* _About this exercise_:
Hand back the entries exactly as written, minus every picture.

--- START ---

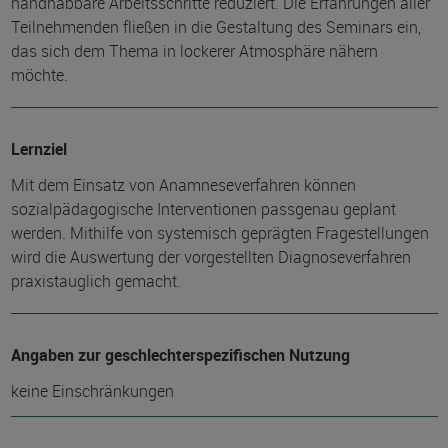
handhabbare Arbeitsschritte reduziert. Die Erfahrungen aller
Teilnehmenden fließen in die Gestaltung des Seminars ein,
das sich dem Thema in lockerer Atmosphäre nähern
möchte.
Lernziel
Mit dem Einsatz von Anamneseverfahren können
sozialpädagogische Interventionen passgenau geplant
werden. Mithilfe von systemisch geprägten Fragestellungen
wird die Auswertung der vorgestellten Diagnoseverfahren
praxistauglich gemacht.
Angaben zur geschlechterspezifischen Nutzung
keine Einschränkungen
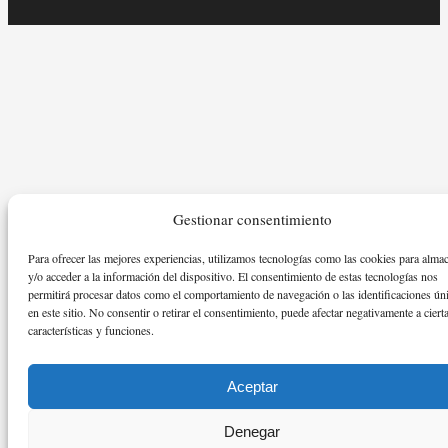
Gestionar consentimiento
Para ofrecer las mejores experiencias, utilizamos tecnologías como las cookies para alma
y/o acceder a la información del dispositivo. El consentimiento de estas tecnologías nos
permitirá procesar datos como el comportamiento de navegación o las identificaciones ún
en este sitio. No consentir o retirar el consentimiento, puede afectar negativamente a ciert
características y funciones.
Aceptar
Denegar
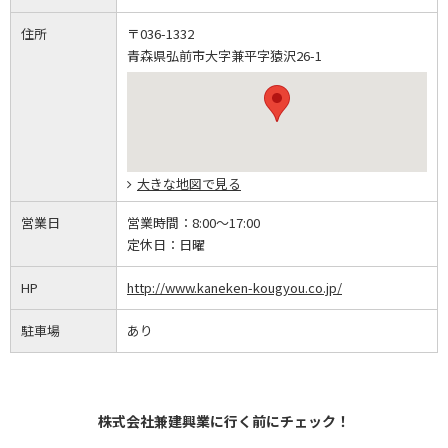
住所
〒036-1332
青森県弘前市大字兼平字猿沢26-1
大きな地図で見る
営業日
営業時間：
8:00～17:00
定休日：
日曜
HP
http://www.kaneken-kougyou.co.jp/
駐車場
あり
株式会社兼建興業に行く前にチェック！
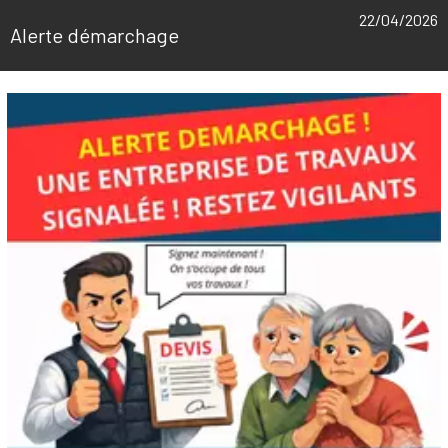
22/04/2026
Alerte démarchage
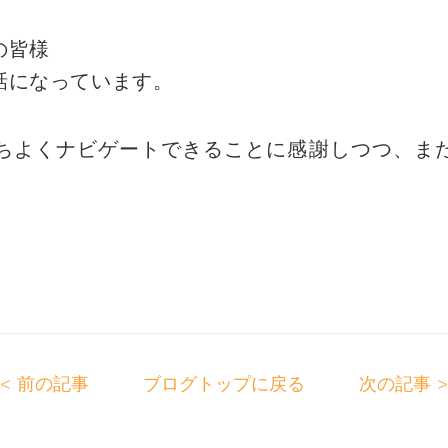
の皆様
話になっています。
ちよくナビゲートできることに感謝しつつ、ま
前の記事
ブログトップに戻る
次の記事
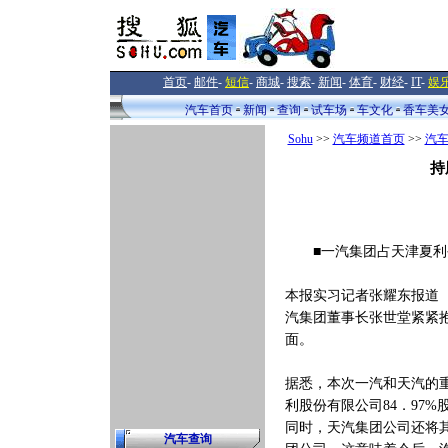
首页
-
邮件
-
短信
-
商城
-
搜索
-
新闻
-
体育
-
财经
-
IT
-
娱
汽车首页
新闻
查询
试车场
车文化
香车美
Sohu
>>
汽车频道首页
>>
汽
持
■一汽集团占天津夏利公司
本报实习记者张耀东报道
汽集团董事长张世堂紧紧
面。
据悉，本次一汽和天汽的
利股份有限公司84．97%
同时，天汽集团公司还将
汽车查询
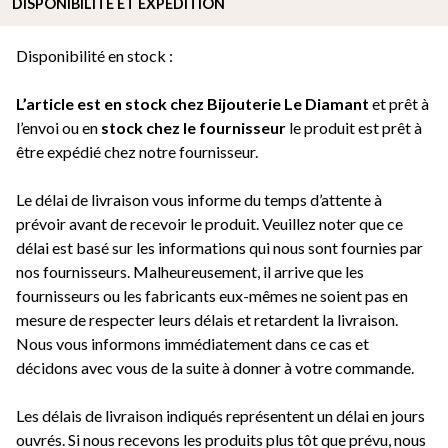
DISPONIBILITÉ ET EXPÉDITION
Disponibilité en stock :
L’article est en stock chez Bijouterie
Le Diamant
et prêt à
l’envoi ou e
n
stock chez le fournisseur
le produit est prêt à
être expédié chez notre fournisseur.
Le délai de livraison vous informe du temps d’attente à
prévoir avant de recevoir le produit. Veuillez noter que ce
délai est basé sur les informations qui nous sont fournies par
nos fournisseurs. Malheureusement, il arrive que les
fournisseurs ou les fabricants eux-mêmes ne soient pas en
mesure de respecter leurs délais et retardent la livraison.
Nous vous informons immédiatement dans ce cas et
décidons avec vous de la suite à donner à votre commande.
Les délais de livraison indiqués représentent un délai en jours
ouvrés. Si nous recevons les produits plus tôt que prévu, nous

--- END ---

* _Result of the task_:
handhabbare Arbeitsschritte reduziert. Die Erfahrungen aller
Teilnehmenden fließen in die Gestaltung des Seminars ein,
das sich dem Thema in lockerer Atmosphäre nähern
möchte.
Lernziel
Mit dem Einsatz von Anamneseverfahren können
sozialpädagogische Interventionen passgenau geplant
werden. Mithilfe von systemisch geprägten Fragestellungen
wird die Auswertung der vorgestellten Diagnoseverfahren
praxistauglich gemacht.
Angaben zur geschlechterspezifischen Nutzung
keine Einschränkungen
Gestionar consentimiento
Para ofrecer las mejores experiencias, utilizamos tecnologías como las cookies para alma
y/o acceder a la información del dispositivo. El consentimiento de estas tecnologías nos
permitirá procesar datos como el comportamiento de navegación o las identificaciones ún
en este sitio. No consentir o retirar el consentimiento, puede afectar negativamente a ciert
características y funciones.
Aceptar
Denegar
住所
〒036-1332
青森県弘前市大字兼平字猿沢26-1
大きな地図で見る
営業日
営業時間：
8:00～17:00
定休日：
日曜
HP
http://www.kaneken-kougyou.co.jp/
駐車場
あり
株式会社兼建興業に行く前にチェック！
22/04/2026
Alerte démarchage
の皆様
話になっています。
ちよくナビゲートできることに感謝しつつ、ま
前の記事
ブログトップに戻る
次の記事
首页
-
邮件
-
短信
-
商城
-
搜索
-
新闻
-
体育
-
财经
-
IT
-
娱
汽车首页
新闻
查询
试车场
车文化
香车美
Sohu
>>
汽车频道首页
>>
汽
持
■一汽集团占天津夏利公司
本报实习记者张耀东报道
汽集团董事长张世堂紧紧
面。
据悉，本次一汽和天汽的
利股份有限公司84．97%
同时，天汽集团公司还将
汽车查询
DISPONIBILITÉ ET EXPÉDITION
Disponibilité en stock :
L’article est en stock chez Bijouterie
Le Diamant
et prêt à
l’envoi ou e
n
stock chez le fournisseur
le produit est prêt à
être expédié chez notre fournisseur.
Le délai de livraison vous informe du temps d’attente à
prévoir avant de recevoir le produit. Veuillez noter que ce
délai est basé sur les informations qui nous sont fournies par
nos fournisseurs. Malheureusement, il arrive que les
fournisseurs ou les fabricants eux-mêmes ne soient pas en
mesure de respecter leurs délais et retardent la livraison.
Nous vous informons immédiatement dans ce cas et
décidons avec vous de la suite à donner à votre commande.
Les délais de livraison indiqués représentent un délai en jours
ouvrés. Si nous recevons les produits plus tôt que prévu, nous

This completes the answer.